Not a SQL Workflow Node: SQL workflow nodes generally represent the key steps in your data transformation pipeline, such as creating tables, views, or executing complex SQL queries. Declarations don't fit into this category because they don't actively transform or manipulate data; they simply declare the presence of external datasets.
So, when you declare a dataset in Dataform, it counts towards your total number of actions but does not add to your count of SQL workflow nodes.

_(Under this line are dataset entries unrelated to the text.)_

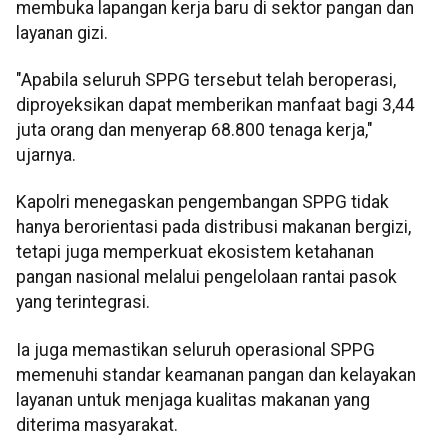
membuka lapangan kerja baru di sektor pangan dan
layanan gizi.
"Apabila seluruh SPPG tersebut telah beroperasi,
diproyeksikan dapat memberikan manfaat bagi 3,44
juta orang dan menyerap 68.800 tenaga kerja,"
ujarnya.
Kapolri menegaskan pengembangan SPPG tidak
hanya berorientasi pada distribusi makanan bergizi,
tetapi juga memperkuat ekosistem ketahanan
pangan nasional melalui pengelolaan rantai pasok
yang terintegrasi.
Ia juga memastikan seluruh operasional SPPG
memenuhi standar keamanan pangan dan kelayakan
layanan untuk menjaga kualitas makanan yang
diterima masyarakat.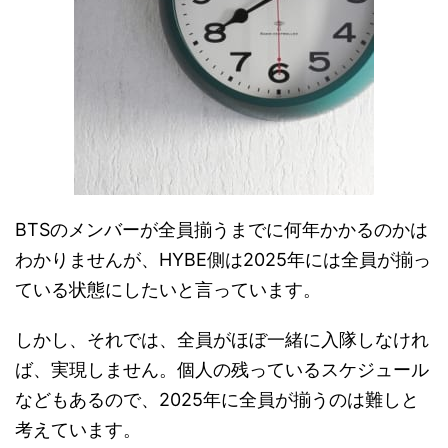
BTSのメンバーが全員揃うまでに何年かかるのかは
わかりませんが、HYBE側は2025年には全員が揃っ
ている状態にしたいと言っています。
しかし、それでは、全員がほぼ一緒に入隊しなけれ
ば、実現しません。個人の残っているスケジュール
などもあるので、2025年に全員が揃うのは難しと
考えています。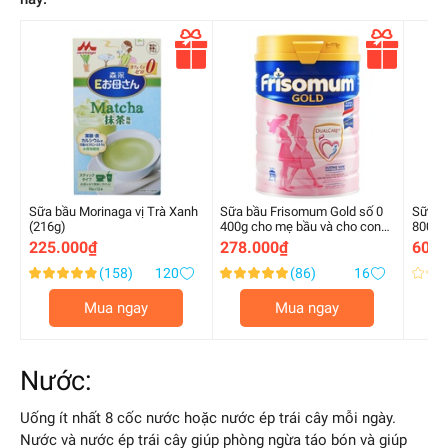
Quà
Quà
tặng
tặng
Sữa bầu Morinaga vị Trà Xanh
Sữa bầu Frisomum Gold số 0
Sữa b
(216g)
400g cho mẹ bầu và cho con
800gr
bú
225.000₫
278.000₫
607.
(158)
120
(86)
16
Xếp
Xếp
Xếp
96.000000
100.000000
0.000
%
%
%
hạng:
hạng:
hạng:
Mua ngay
Mua ngay
of
of
of
100
100
100
Nước:
Uống ít nhất 8 cốc nước hoặc nước ép trái cây mỗi ngày.
Nước và nước ép trái cây giúp phòng ngừa táo bón và giúp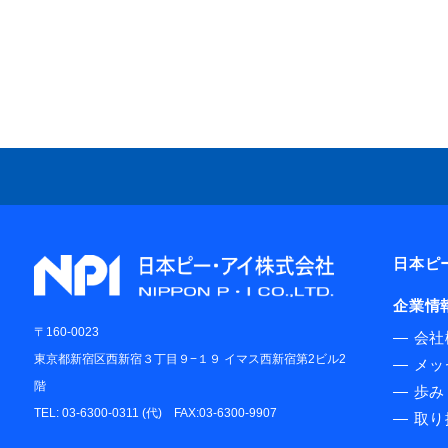
日本ピ
企業情
〒160-0023
―
会社
東京都新宿区西新宿３丁目９−１９ イマス西新宿第2ビル2
―
メッ
階
―
歩み
TEL: 03-6300-0311 (代) FAX:03-6300-9907
―
取り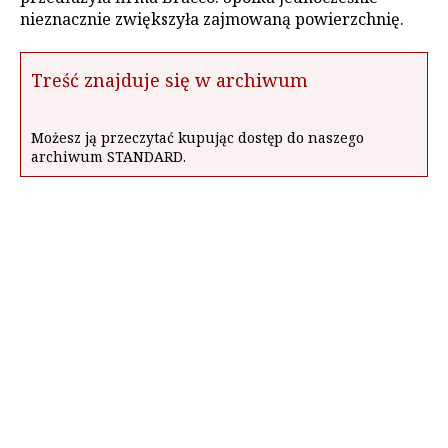
nieznacznie zwiększyła zajmowaną powierzchnię.
Treść znajduje się w archiwum
Możesz ją przeczytać kupując dostęp do naszego
archiwum STANDARD.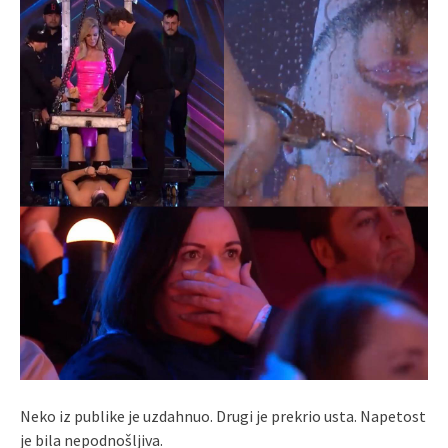
Neko iz publike je uzdahnuo. Drugi je prekrio usta. Napetost
je bila nepodnošljiva.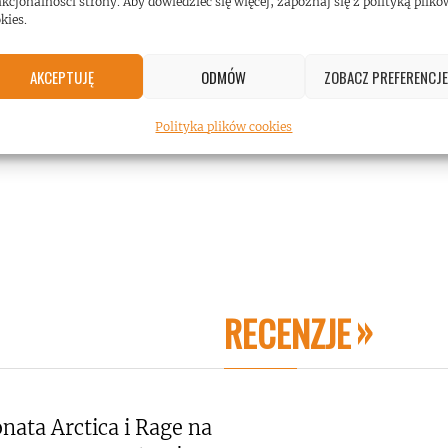
kcjonalności strony. Aby dowiedzieć się więcej, zapoznaj się z polityką plikó
kies.
AKCEPTUJĘ
ODMÓW
ZOBACZ PREFERENCJE
Polityka plików cookies
RECENZJE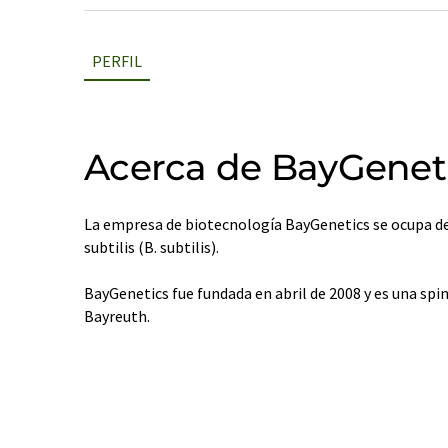
PERFIL
Acerca de BayGenet
La empresa de biotecnología BayGenetics se ocupa d
subtilis (B. subtilis).
BayGenetics fue fundada en abril de 2008 y es una spin
Bayreuth.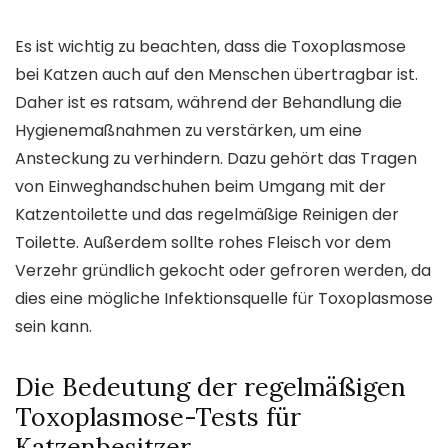
Es ist wichtig zu beachten, dass die Toxoplasmose
bei Katzen auch auf den Menschen übertragbar ist.
Daher ist es ratsam, während der Behandlung die
Hygienemaßnahmen zu verstärken, um eine
Ansteckung zu verhindern. Dazu gehört das Tragen
von Einweghandschuhen beim Umgang mit der
Katzentoilette und das regelmäßige Reinigen der
Toilette. Außerdem sollte rohes Fleisch vor dem
Verzehr gründlich gekocht oder gefroren werden, da
dies eine mögliche Infektionsquelle für Toxoplasmose
sein kann.
Die Bedeutung der regelmäßigen
Toxoplasmose-Tests für
Katzenbesitzer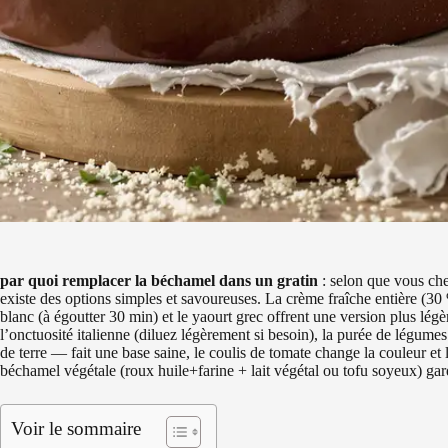
par quoi remplacer la béchamel dans un gratin
: selon que vous che
existe des options simples et savoureuses. La crème fraîche entière (
blanc (à égoutter 30 min) et le yaourt grec offrent une version plus légè
l’onctuosité italienne (diluez légèrement si besoin), la purée de légu
de terre — fait une base saine, le coulis de tomate change la couleur et 
béchamel végétale (roux huile+farine + lait végétal ou tofu soyeux) garde
Voir le sommaire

This distinction is important for understanding how your project will be compiled and executed within Dataform's limits and constraints.
Thanks for your reply , we have more than 500 tables (declaration) as input for our dataform pipeline, how can I optimise these declarations to avoid compilation issues
we don't want to split our repository..
Thank you
Managing a large number of table declarations (over 500 in your case) in Dataform without splitting the repository can be challenging, but there are strategies you can employ to optimize these declarations and avoid compilation issues:
Group Declarations: If possible, group similar table declarations together. This can be done by creating a generic declaration template and then passing different parameters (like table names, schemas, etc.) to it. This approach can reduce the overall number of individual declaration actions.
Use Wildcard Declarations: If your data warehouse supports it, and if your tables follow a consistent naming pattern, you might be able to use wildcard declarations. This allows you to declare multiple tables with a single action by specifying a pattern rather than individual table names.
Optimize SQLX Files: If you have multiple declarations in separate SQLX files, consider consolidating them into fewer files. While this doesn't reduce the total number of declarations, it can sometimes help with organization and reduce the overhead of managing many separate files.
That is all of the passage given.